Among the amendments to the law focus on the inclusion of offshore gaming operators and service providers introduced as different set of covered persons from casinos.
The bill also deals with tax crimes covered by AMLA and their proposed threshold.
It also proposed a section on information security and confidentiality, and a system of incentives and rewards.
The measure was crafted as a response to the key findings of the mutual evaluation report which evaluated the Philippines’ compliance with the 40 recommendations of the Financial Action Task Force (FATF) on Money Laundering.
“If we fail to act now, the FATF Asia Pacific Joint Group or AP-JG will place the Philippines in the so-called ‘grey list’ along with countries like Albania, Pakistan, Panama, Syria, Uganda, and Zimbabwe,” Poe had said.

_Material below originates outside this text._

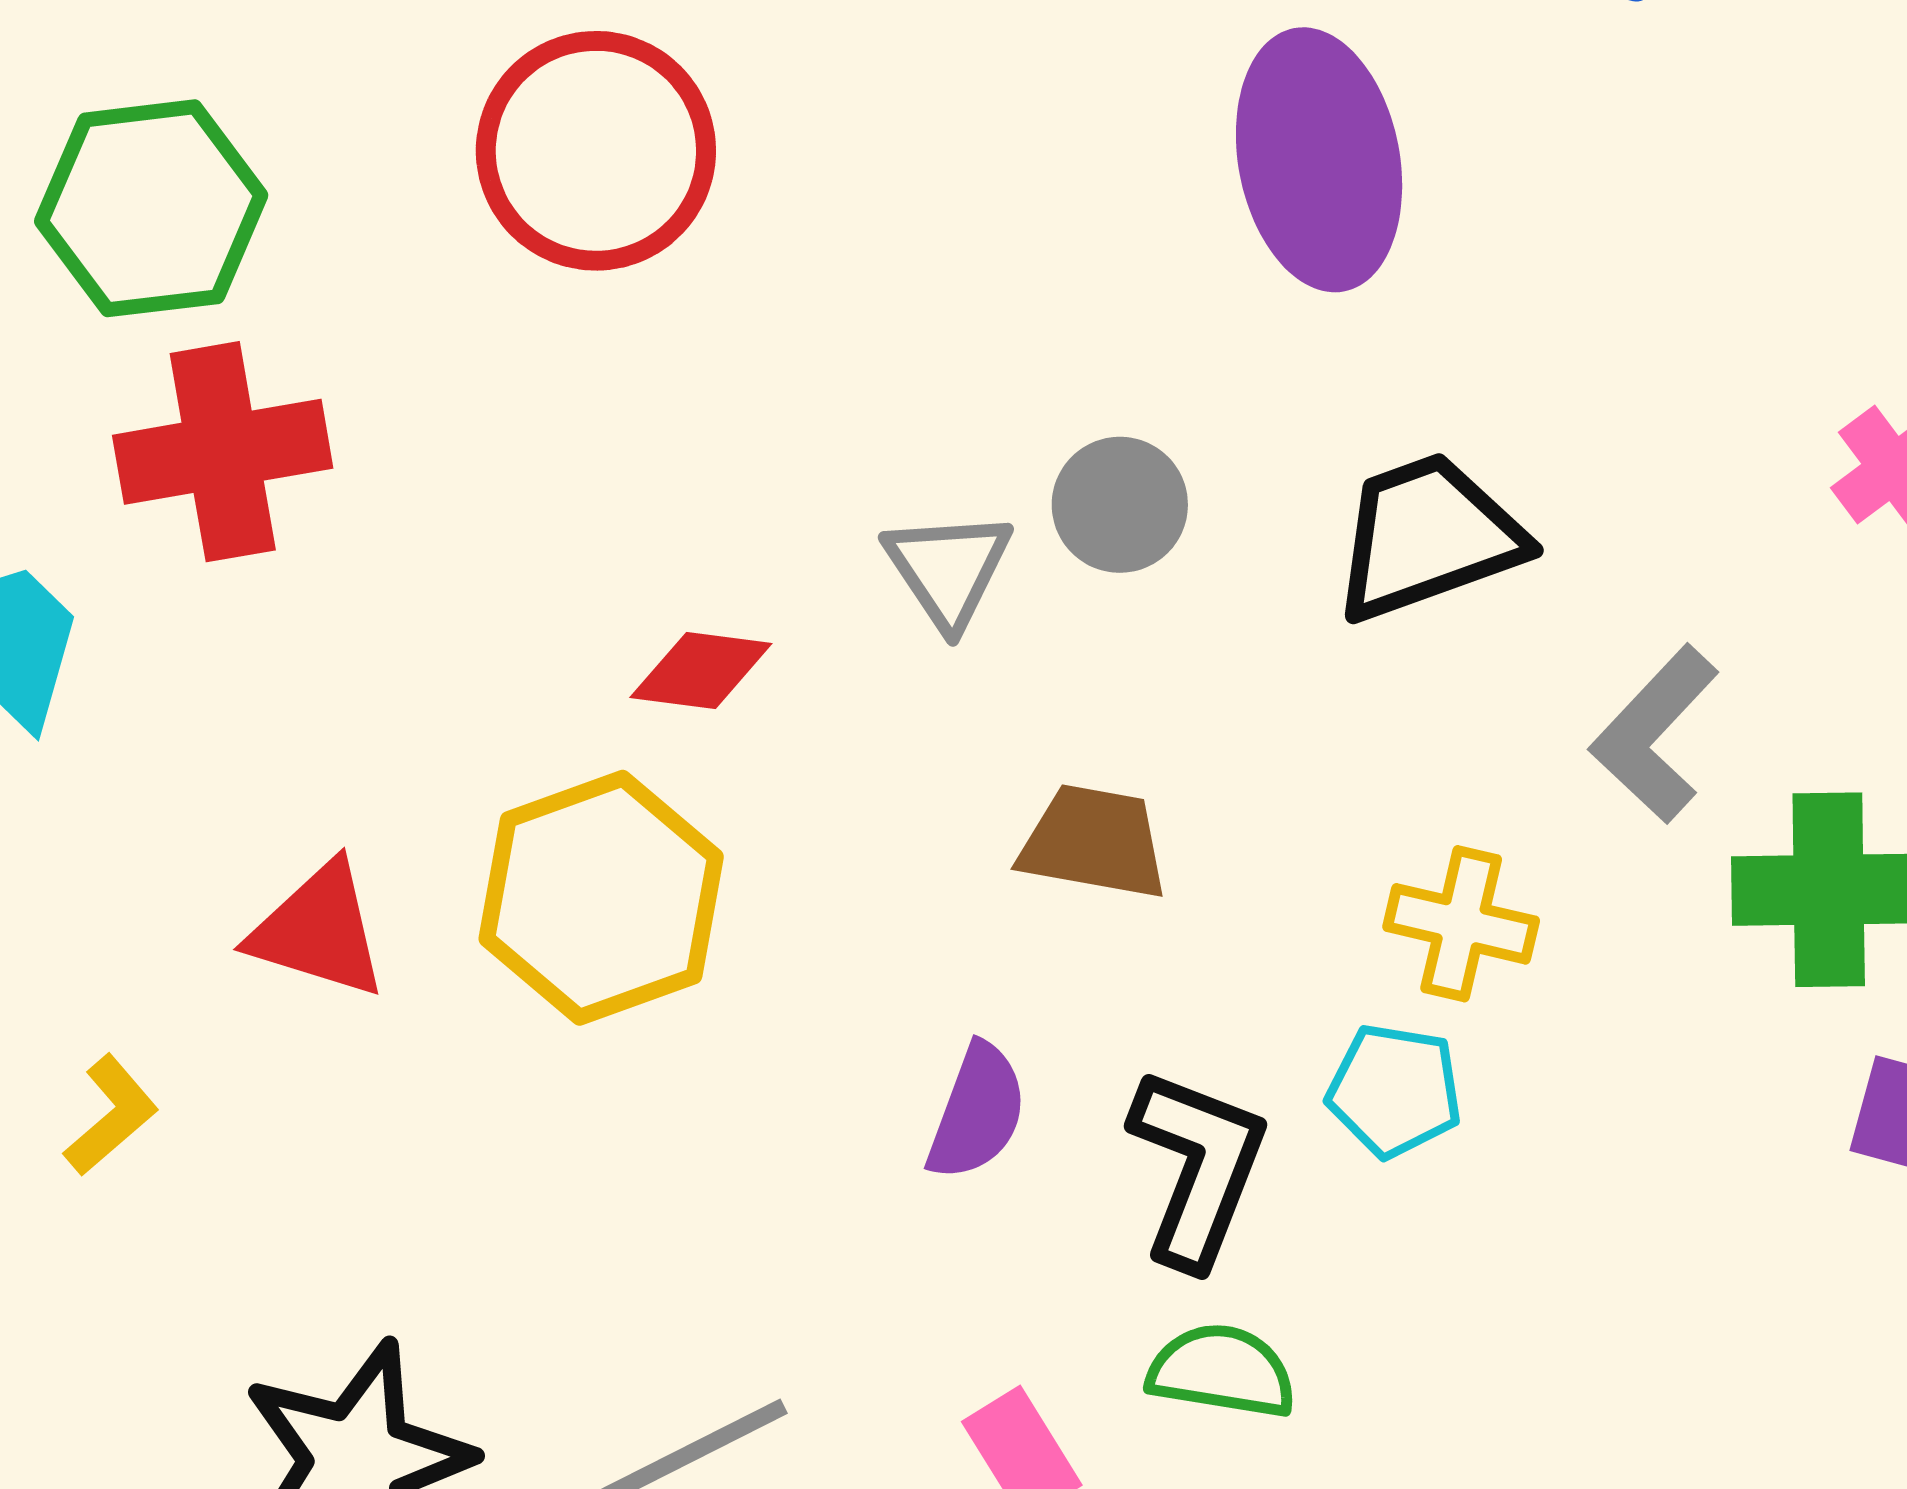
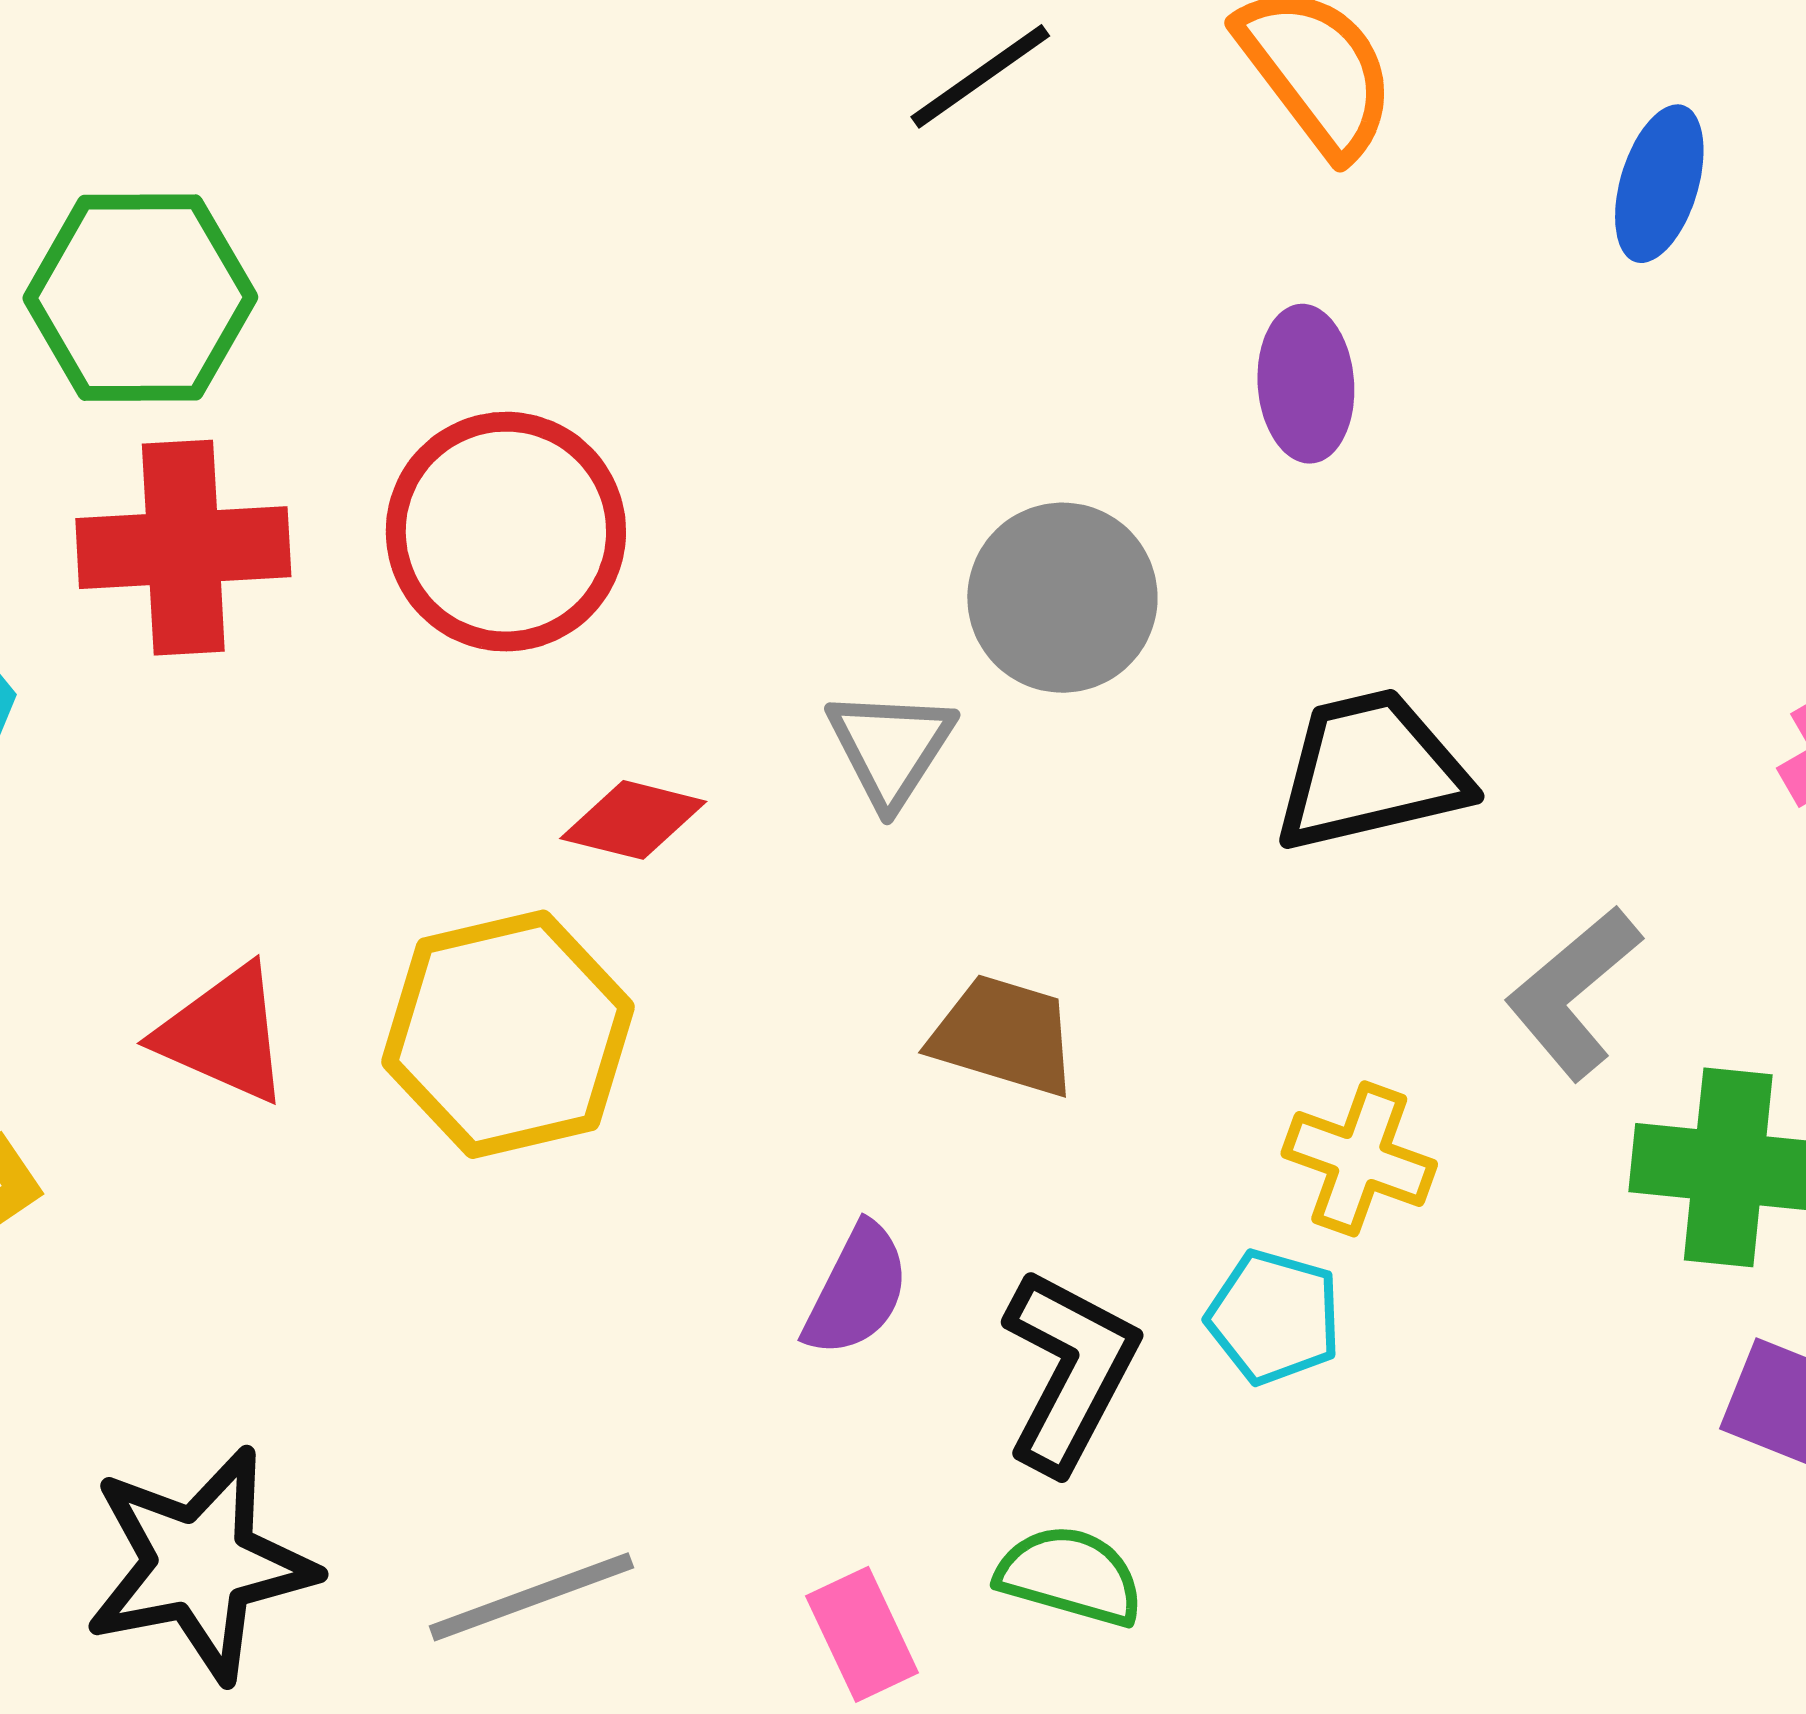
red circle: (596, 151) -> (506, 532), moved
purple ellipse: (1319, 160) -> (1306, 384), size x0.6
gray circle: (1120, 505) -> (1062, 598), moved, size x1.4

She explained that being on the grey list could put Filipino nationals and businesses under tighter scrutiny that could upset investors as it means additional paper costs, paperwork, high interest rates and processing fees.
The “enhanced due diligence” to be imposed on the Philippines could translate as well to higher costs of remittance for the millions of overseas Filipino workers sending money to their families.
“We have come this far in reforming the AMLA, for sake of good governance, transparency and enhanced financial systems. There’s no turning back until we have a stronger law,” Poe said.